The course includes an emphasis on business management as well, so that students head out with the background they need in business planning, data collection and analysis and financial management to ensure their success in the future. Starting in the first month of the program, students will begin developing their own business plans. Then, shortly before graduation they’ll present their plans to a panel of industry experts who will provide feedback, guidance and, eventually, approval.

Learn From Industry Experts

Rebecca Brown, director of the program, with some of her colleagues at Wolfe’s Neck Farm.

To lead the program, the farm has hired a rising star in the industry, 36-year-old Rebecca Brown. “As one of her impressive references put it, no one in her generation knows more about grass-based dairy than her. She is one of the leading thinkers in the world on this topic.” says Dave Herring, Executive Director of Wolfe’s Neck Farm.

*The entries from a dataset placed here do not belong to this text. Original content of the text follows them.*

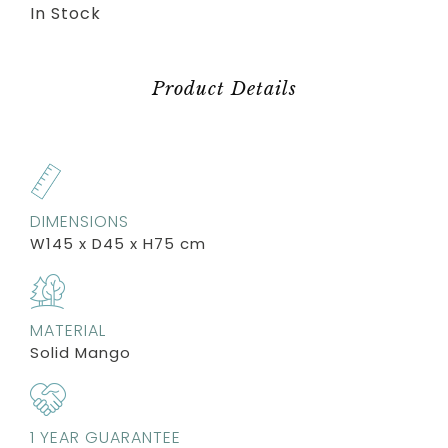
In Stock
Product Details
DIMENSIONS
W145 x D45 x H75 cm
MATERIAL
Solid Mango
1 YEAR GUARANTEE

Brown has spent most of her life on farms, and graduated cum laude from Union College in NY with a degree in Environmental Studies and Natural Resource Management. Since college she has studied pasture-based management on diverse dairy farms in New Zealand, Virginia, Wisconsin and Hawaii before becoming Pennsylvania Regional Director and Biological Farming Consultant for Midwestern Bio-Ag. For the past few years, she has been lecturing throughout the Northeast about soil health and related topics for the Ohio-based Farm to Consumer Foundation.

Other advisors include farmers, staff from organizations supporting farmers and factulry from the University of Main, Tufts University and the University of New Hampshire. You can see the complete list here.

Tuition, Wages and Other Benefits

The $5,500 tuition for the first class of four students is being waived thanks to support from Stonyfield. Students will also be paid for their work from months 7 -18. Housing is provided at a cost of $350 per month. Graduates of the program will also have opportunities to apply for access to alternative milking equipment, animals, land for lease, and preferred financing.